Employee Happiness Matters More Than You Think
Happy workers will produce more and do their jobs better. Pro or con?
Pro: Bring on the Smiles, Count the Profits
Productivity measures across national economies have captivated the attention of policy makers and executives alike. Ultimately, though, the source of productivity is the individual knowledge workers who get things done every day. And the evidence is clear: People perform better when they’re happier.
Our research over the past decade has focused on creativity, productivity, and the psychology of everyday work life. Whether we looked at entrepreneurial startups or large, established enterprises, the same holds true: People are more productive and creative when they have more positive emotions. In fact, we found that, if happier on a given day, people were not only more likely to come up with a new idea or solve a complex problem that same day but also to do so the next day.
Gallup quantified the link between employee feelings and corporate outcomes, reporting that lost productivity due to employee disengagement costs more than $300 billion in the U.S. annually. A separate Gallup study by researcher James Harter and his colleagues found that business unit sales and profits at one point in time are predicted by employees’ feelings about the organization at earlier points in time.

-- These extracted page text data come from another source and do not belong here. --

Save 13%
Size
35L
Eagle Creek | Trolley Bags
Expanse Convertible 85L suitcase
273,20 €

We can all think of creative geniuses tortured by depression (e.g., Vincent van Gogh, Virginia Woolf), and many managers still believe stress and fear are the best ways to keep workers cracking. But if you pay careful attention to the data, rather than anecdotes and intuition, you’ll find it’s clear that happiness boosts performance.

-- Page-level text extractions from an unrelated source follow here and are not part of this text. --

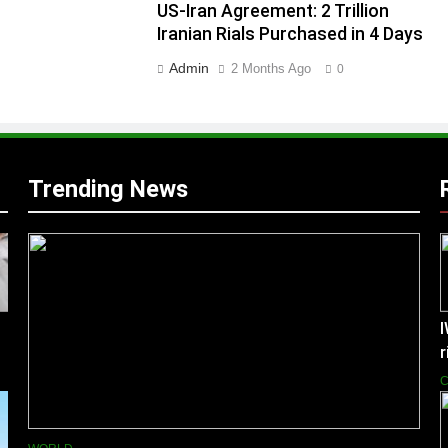
US-Iran Agreement: 2 Trillion
Iranian Rials Purchased in 4 Days
Admin
2 Months Ago
0
Trending News
I
C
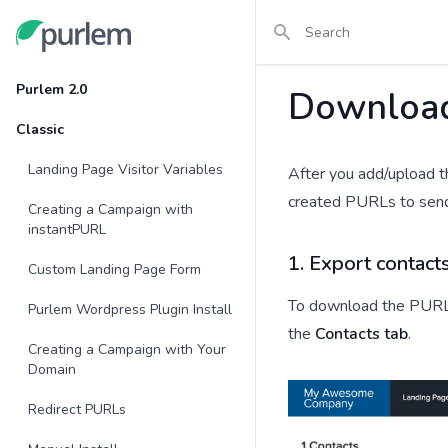
Search
Purlem
Purlem 2.0
Downloa
Classic
Landing Page Visitor Variables
After you add/upload th
created PURLs to send t
Creating a Campaign with
instantPURL
1. Export contact
Custom Landing Page Form
To download the PURLs
Purlem Wordpress Plugin Install
the
Contacts tab
.
Creating a Campaign with Your
Domain
Redirect PURLs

Teresa Amabile is the Edsel Bryant Ford Professor of Business Administration and a director of research at Harvard Business School, as well as co-author of The Progress Principle. Originally educated as a chemist, Amabile received her doctorate in psychology from Stanford University. She studies how everyday life inside organizations can influence people and their performance. Steven J. Kramer is an independent researcher, consultant, and co-author of The Progress Principle. He received his doctorate in developmental psychology from the University of Virginia and has served as a post-doctoral research associate at Vanderbilt University and a psychology professor at Brandeis University. Kramer’s current research interests include the psychology of everyday work and the fundamental role of work in human experience and history.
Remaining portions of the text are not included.